Elles ont dû piteusement ranger leurs sabots et, comble d'humiliation, faire campagne
commune pour un seul coursier.
Aujourd'hui, dans mon village, à la campagne, ils font pitié à voir, ces militants
frères-ennemis des trois hassassiyates. Pour se donner une raison de militer, les
premiers ont investi un nouveau siège en bord de route - comme de bien entendu - pour
mieux se faire voir et se faciliter une éventuelle fuite; et sous un pauvre olivier qui
ne leur a rien fait, ils s'adonnent avec délectation à leur jeu favori, celui de la
parlote à perte de langue.
Les seconds, forts du pouvoir qu'ils détiennent, occupent un siège mitoyen avec l'APC et
offert gracieusement par celle-ci.

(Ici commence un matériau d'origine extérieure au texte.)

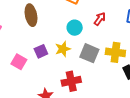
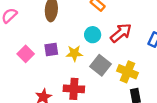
red arrow: (100, 19) -> (121, 33), size x1.5

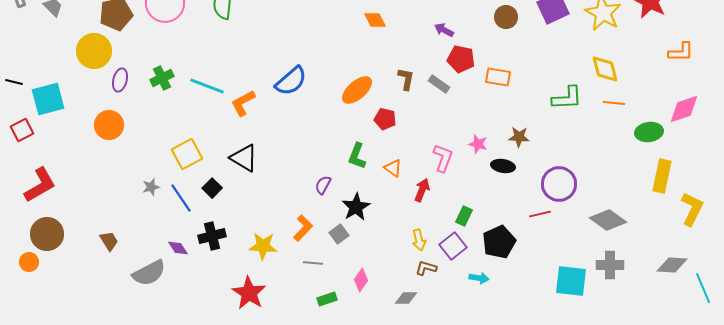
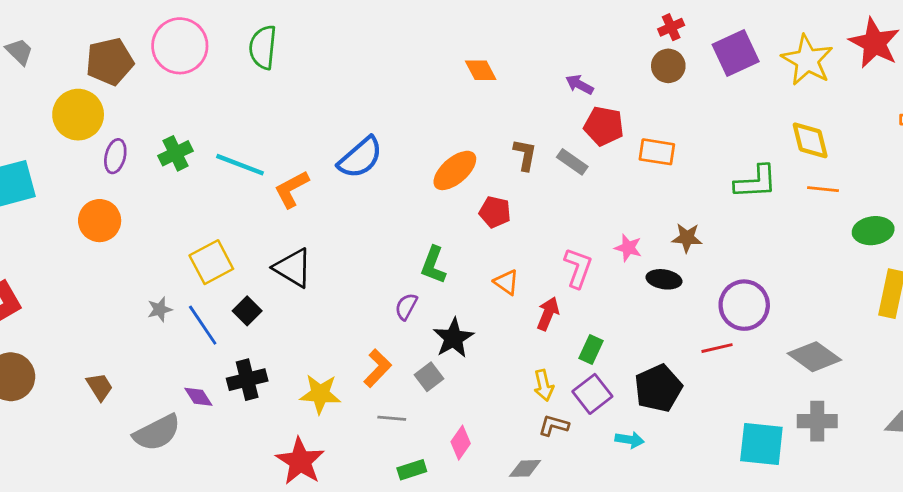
green L-shape: (357, 156) -> (433, 265), moved
green rectangle: (464, 216) -> (591, 350), moved

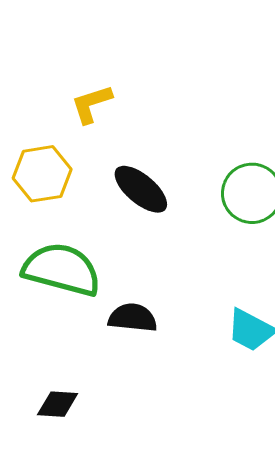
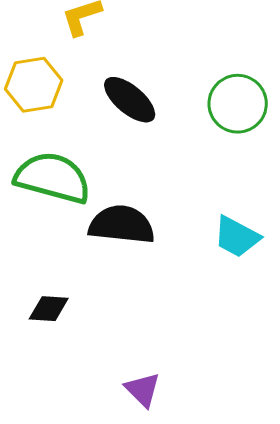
black semicircle: (133, 318) -> (122, 225), size x1.4

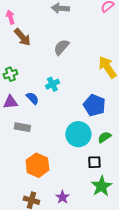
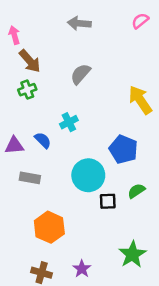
green cross: (10, 74) -> (27, 90), moved
cyan circle: (78, 134) -> (88, 175), moved
black square: (94, 162) -> (108, 201), moved

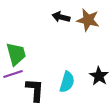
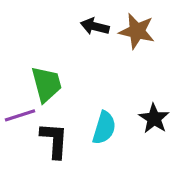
green trapezoid: (16, 54) -> (46, 84), moved

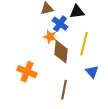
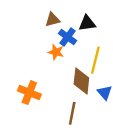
brown diamond: (61, 52) -> (81, 81), moved

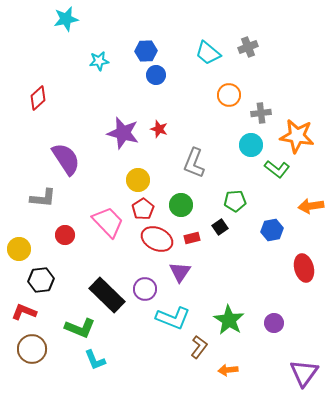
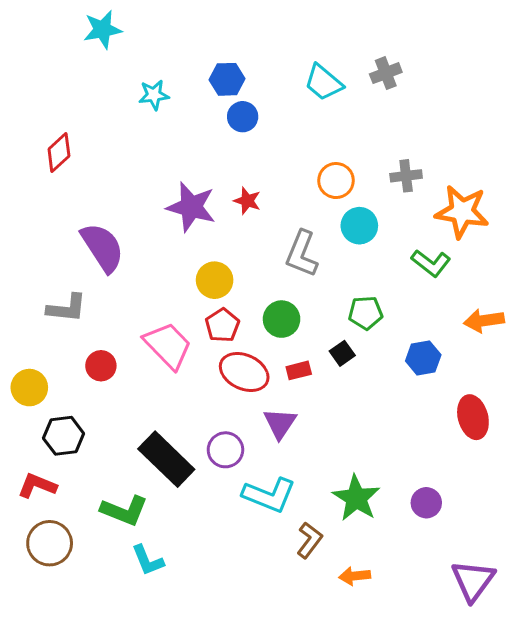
orange circle: (229, 95) -> (336, 181), moved
cyan circle: (251, 145) -> (359, 226), moved

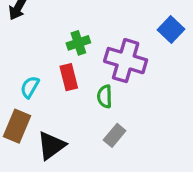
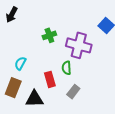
red rectangle: (69, 77) -> (50, 79), moved
black triangle: (51, 145) -> (35, 99), turned 36

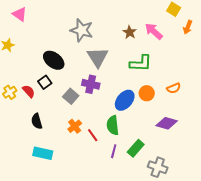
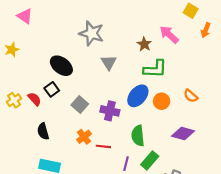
brown star: (130, 32) -> (144, 44), moved
gray triangle: (98, 57) -> (109, 62), size x0.7
purple cross: (91, 84) -> (110, 111), moved
orange semicircle: (174, 88) -> (191, 96), turned 64
blue ellipse: (125, 100) -> (138, 96), moved
green semicircle: (113, 125) -> (138, 136), moved
red line: (93, 135) -> (103, 146), turned -48

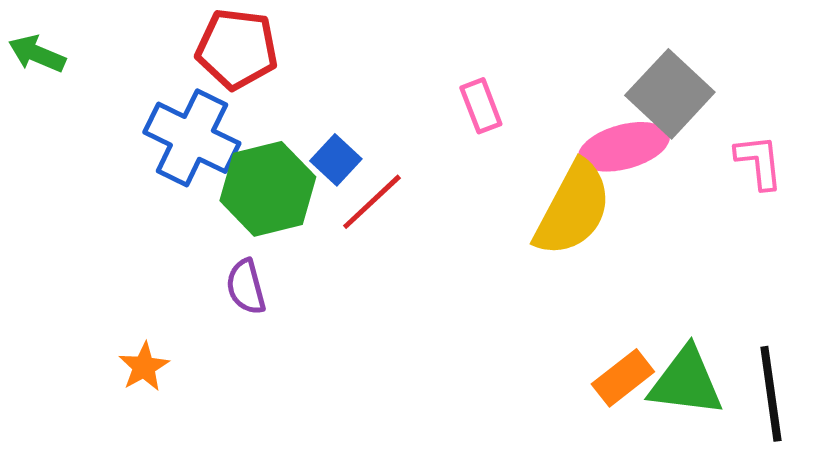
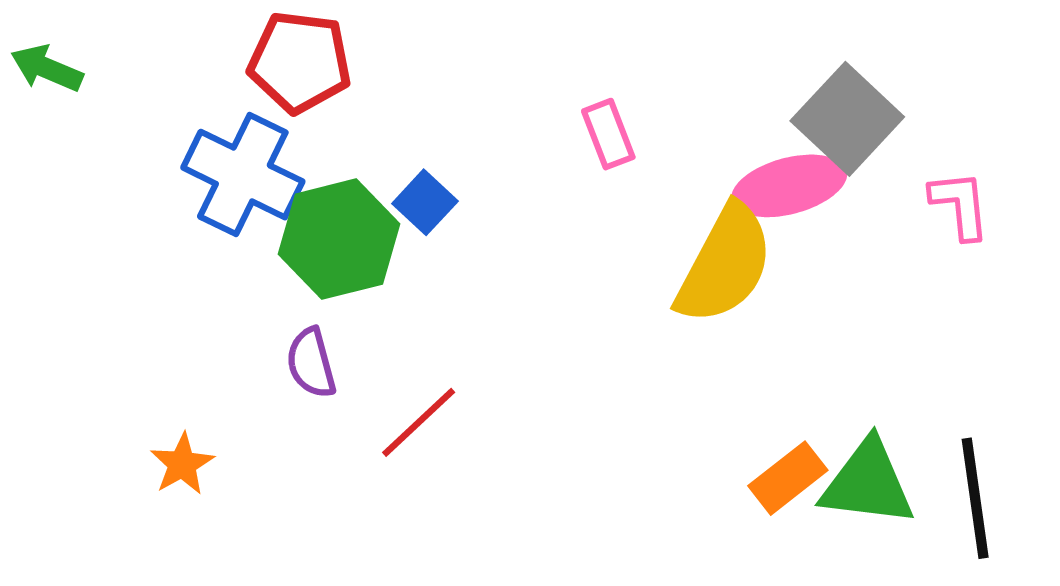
red line: (372, 202) -> (419, 422), moved

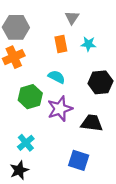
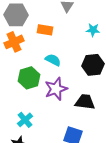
orange rectangle: (61, 44) -> (45, 30), moved, turned -70
cyan star: (88, 44) -> (93, 30), moved

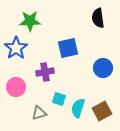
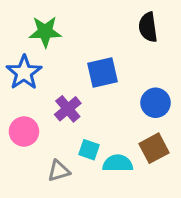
purple cross: (45, 72) -> (68, 109), turned -30
cyan semicircle: (78, 108) -> (118, 163), turned 72
brown square: (102, 111) -> (154, 148), moved

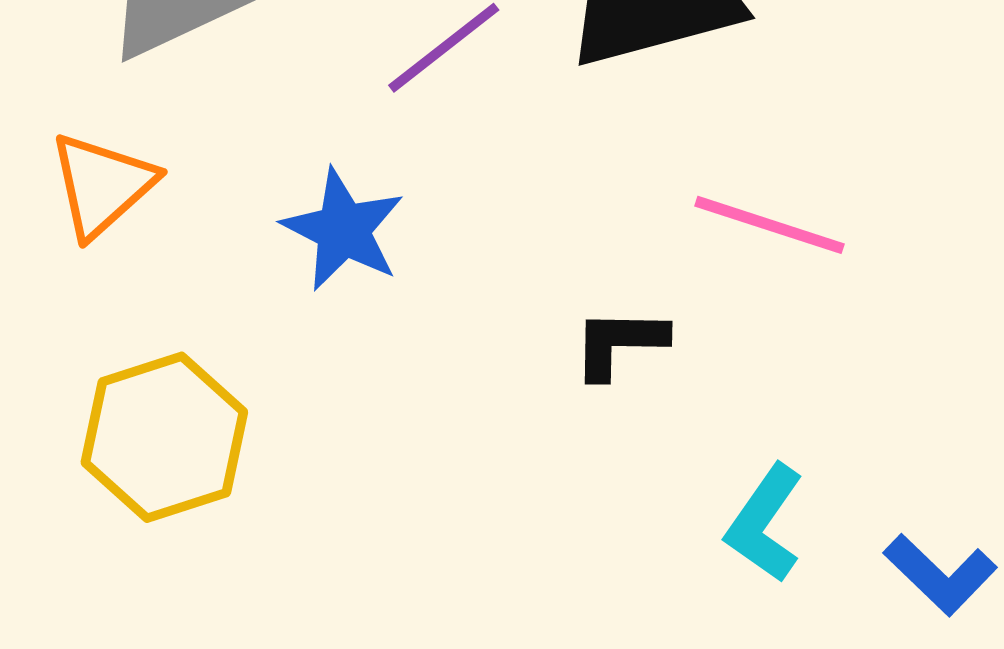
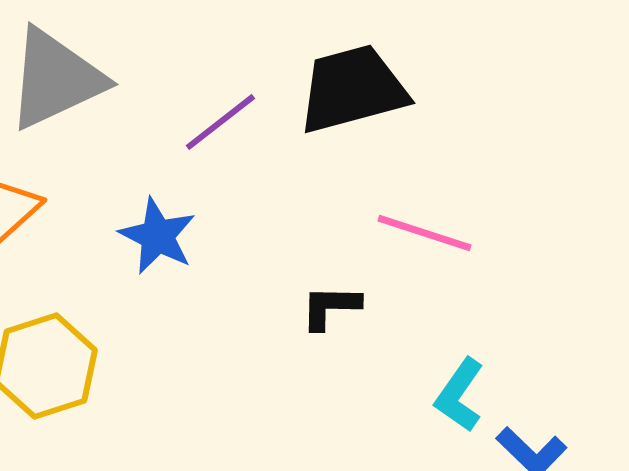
cyan L-shape: (765, 523) -> (459, 395), moved

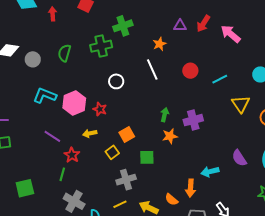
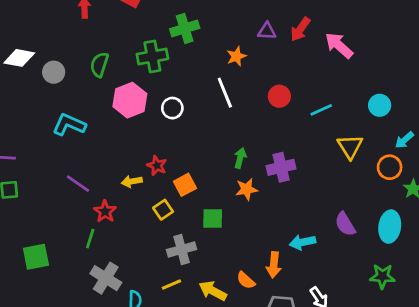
pink hexagon: (74, 103) -> (130, 100), moved
red star: (100, 109) -> (157, 166), moved

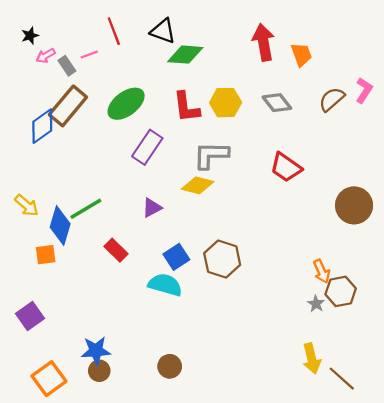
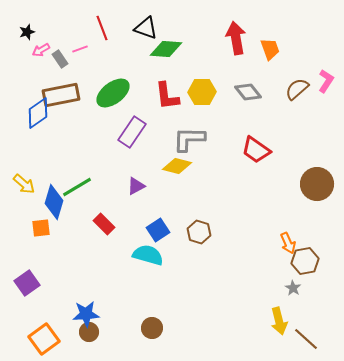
brown rectangle: (68, 106) -> (61, 95), turned 39
brown hexagon: (222, 259) -> (199, 232), size x0.7
gray star: (316, 304) -> (293, 288), moved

Connaissant la musique et, pour adoucir leurs vilaines
moeurs, ils se donnent plein le tube en mettant à fond la sono, laissant libre cours à
Mazouni de débiter ses anachids nouvelle formule.
Quant à la troisième, elle a préféré investir les eucalyptus, en retrait du village
pour tirer des plans sur la comète...
Et mon village où il aurait pu faire bon vivre est devenu par la faute des imbéciles qui
n'ont pas compris qu'on peut faire de la politique proprement, un lieu où ça pue la
suspicion, la morgue, la suffisance, la fatuité et l'opportunisme et à des kilomètres
à la ronde.
ENTRE VOLONTARISME ET PRUDENTIALISME
Les malheureux Wali nouvellement promus devront avoir beaucoup de courage pour ne pas
abdiquer devant les insurmontables problèmes auxquels ils vont se trouver confrontés du
fait de la dichotomie qui a caractérisé la gestion locale durant la dernière décennie.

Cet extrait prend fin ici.